The last parameter calculated is the value of the direction of polarization $\psi$, calculated with:

$$\psi =0.5·atan2\frac{S_2}{S_1}$$

(6)

Once the different intensity patterns for the VCSEL emission have been measured and recorded, the analysis is carried out using specific software developed in our group that allows us to have access to every individual pixel of the camera (CCD1 in Figure 1). This tool permits us to know not the mean value or average of the aforementioned parameters but the complete, spatially resolved description of these. In particular, we can obtain $\psi$(x, y) as the polarization state which is the main goal of our research.

3. Results

We start our experiment with a low value for the injection current, well below the lasing threshold, that places the device in the spontaneous emission regime. When the current applied to the VCSEL is increased, it switches up abruptly; then, we can observe the appearance of different bright single spots (CS) or the formation of more complicated structures.

From here on, the experiment is completed by decreasing the current again. In this part, two main aspects are observed in the L–I diagram: a significant grade of hysteresis in the emission and the existence of abrupt transitions; this last effect happens when the whole structure simplifies as shown in Figure 2.

In order to achieve a better understanding of the results, we split them in two parts. The first group deals with the treatment of the results obtained for the single soliton, its different polarization states and the transitions between them; the second part explains the polarization distribution obtained in the vortex pattern observed in the VCSEL’s emission. In both cases, a clear homogeneous polarization across all the intensity structure is found. The intensity characteristics for the soliton and vortex profile appear in Figure 3 .

3.1. Single Soliton Case. The Cavity Soliton

To start with, in the analysis, we are going to focus on the simplest result obtained—the single soliton. The existence of CS in semiconductor microcavities has been predicted theoretically [18] and experimentally achieved in VCSEL’s below lasing threshold and proposed as pixels in all-optical systems [19].

Our case of study corresponds to those solitons formed in a cavity (CS) with a frequency-selective feedback term obtained from a VBG as is described in the second section. It is important to note that although it is possible for localized states to exist at any position of a homogeneous device, a strong pinning at preferred locations—traps—is found [20]. This effect is depicted in Figure 2; the complex cluster that appears for the highest value of the current evolves to the single soliton when the current decreases, but this behavior is restricted to a specific area on the VCSEL’s surface.
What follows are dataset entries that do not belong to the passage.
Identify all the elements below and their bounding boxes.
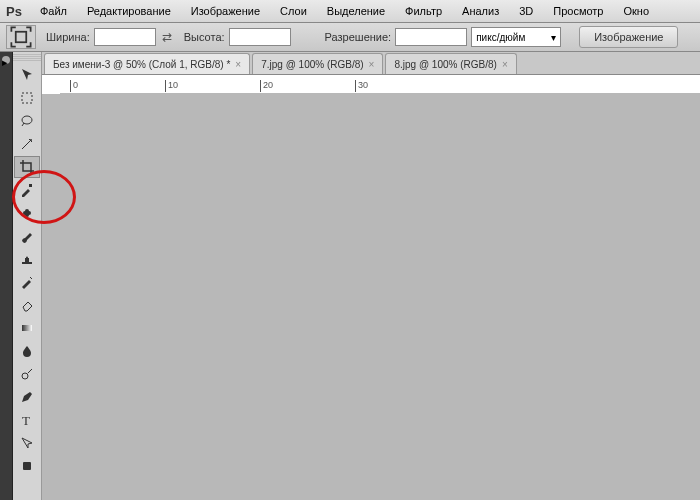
menu-file[interactable]: Файл xyxy=(30,5,77,17)
units-select[interactable]: пикс/дюйм▾ xyxy=(471,27,561,47)
lasso-tool[interactable] xyxy=(14,110,40,132)
tab-document-1[interactable]: Без имени-3 @ 50% (Слой 1, RGB/8) *× xyxy=(44,53,250,74)
document-area: Без имени-3 @ 50% (Слой 1, RGB/8) *× 7.j… xyxy=(42,52,700,500)
canvas[interactable] xyxy=(60,93,700,94)
current-tool-icon[interactable] xyxy=(6,25,36,49)
menu-analysis[interactable]: Анализ xyxy=(452,5,509,17)
menu-filter[interactable]: Фильтр xyxy=(395,5,452,17)
eraser-tool[interactable] xyxy=(14,294,40,316)
ruler-horizontal[interactable]: 0 10 20 30 xyxy=(60,75,700,94)
swap-icon[interactable]: ⇄ xyxy=(162,30,172,44)
gradient-tool[interactable] xyxy=(14,317,40,339)
ruler-origin[interactable] xyxy=(42,75,61,94)
height-label: Высота: xyxy=(184,31,225,43)
brush-tool[interactable] xyxy=(14,225,40,247)
tab-document-3[interactable]: 8.jpg @ 100% (RGB/8)× xyxy=(385,53,516,74)
heal-tool[interactable] xyxy=(14,202,40,224)
svg-rect-1 xyxy=(22,93,32,103)
document-tabs: Без имени-3 @ 50% (Слой 1, RGB/8) *× 7.j… xyxy=(42,52,700,75)
svg-point-9 xyxy=(22,373,28,379)
toolbox-grip[interactable] xyxy=(13,54,41,62)
wand-tool[interactable] xyxy=(14,133,40,155)
menu-window[interactable]: Окно xyxy=(614,5,660,17)
svg-point-3 xyxy=(30,139,32,141)
resolution-input[interactable] xyxy=(395,28,467,46)
svg-rect-0 xyxy=(16,32,27,43)
panel-strip: ▸ xyxy=(0,52,13,500)
resolution-label: Разрешение: xyxy=(325,31,392,43)
move-tool[interactable] xyxy=(14,64,40,86)
toolbox: T xyxy=(13,52,42,500)
svg-text:T: T xyxy=(22,413,30,428)
options-bar: Ширина: ⇄ Высота: Разрешение: пикс/дюйм▾… xyxy=(0,23,700,52)
menu-image[interactable]: Изображение xyxy=(181,5,270,17)
menubar: Ps Файл Редактирование Изображение Слои … xyxy=(0,0,700,23)
menu-3d[interactable]: 3D xyxy=(509,5,543,17)
close-icon[interactable]: × xyxy=(369,59,375,70)
expand-icon[interactable]: ▸ xyxy=(2,56,10,64)
close-icon[interactable]: × xyxy=(502,59,508,70)
pen-tool[interactable] xyxy=(14,386,40,408)
svg-rect-8 xyxy=(22,325,32,331)
svg-rect-4 xyxy=(29,184,32,187)
app-logo: Ps xyxy=(6,4,22,19)
menu-layers[interactable]: Слои xyxy=(270,5,317,17)
blur-tool[interactable] xyxy=(14,340,40,362)
type-tool[interactable]: T xyxy=(14,409,40,431)
svg-rect-6 xyxy=(25,209,29,217)
history-brush-tool[interactable] xyxy=(14,271,40,293)
path-tool[interactable] xyxy=(14,432,40,454)
svg-point-2 xyxy=(22,116,32,124)
menu-edit[interactable]: Редактирование xyxy=(77,5,181,17)
svg-rect-7 xyxy=(22,262,32,264)
crop-tool[interactable] xyxy=(14,156,40,178)
image-button[interactable]: Изображение xyxy=(579,26,678,48)
menu-select[interactable]: Выделение xyxy=(317,5,395,17)
height-input[interactable] xyxy=(229,28,291,46)
marquee-tool[interactable] xyxy=(14,87,40,109)
stamp-tool[interactable] xyxy=(14,248,40,270)
width-label: Ширина: xyxy=(46,31,90,43)
dodge-tool[interactable] xyxy=(14,363,40,385)
close-icon[interactable]: × xyxy=(235,59,241,70)
shape-tool[interactable] xyxy=(14,455,40,477)
eyedropper-tool[interactable] xyxy=(14,179,40,201)
svg-rect-11 xyxy=(23,462,31,470)
ruler-vertical[interactable]: 5 0 5 0 5 0 5 0 xyxy=(42,93,61,94)
width-input[interactable] xyxy=(94,28,156,46)
tab-document-2[interactable]: 7.jpg @ 100% (RGB/8)× xyxy=(252,53,383,74)
menu-view[interactable]: Просмотр xyxy=(543,5,613,17)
The intensity distribution of the single-peaked spots is reasonably Gaussian, with sizes ranging from 4.8 $\mathsf{\mu }$m to 5.8 $\mathsf{\mu }$m radius at $1/e^2$ point of intensity, as can be seen in the left column of Figure 3.

In this situation, two possible directions for the polarization are found, mutually orthogonal. Both orientations are homogeneous across all the soliton area, therefore we can assign just a single value to represent it, as is shown in Figure 4.

The aforementioned states are connected by a switch when the injection current makes a cycle for a particular range of values. The change between orthogonal polarization orientations in a VCSEL is a well-known topic [21]. In our work, this effect appears for the first time between CS through a hysteresis region, as can be seen in the right part of Figure 5, where this effect is analyzed for three different linear polarizer orientations. Another important element in this part of our experiment is the measurement of the frequency for both orientations. These data are taken out of the cavity by the BS and clearly exhibit the existence of two different modes, each one corresponding to the two polarizations observed, as is shown in the left part of Figure 5.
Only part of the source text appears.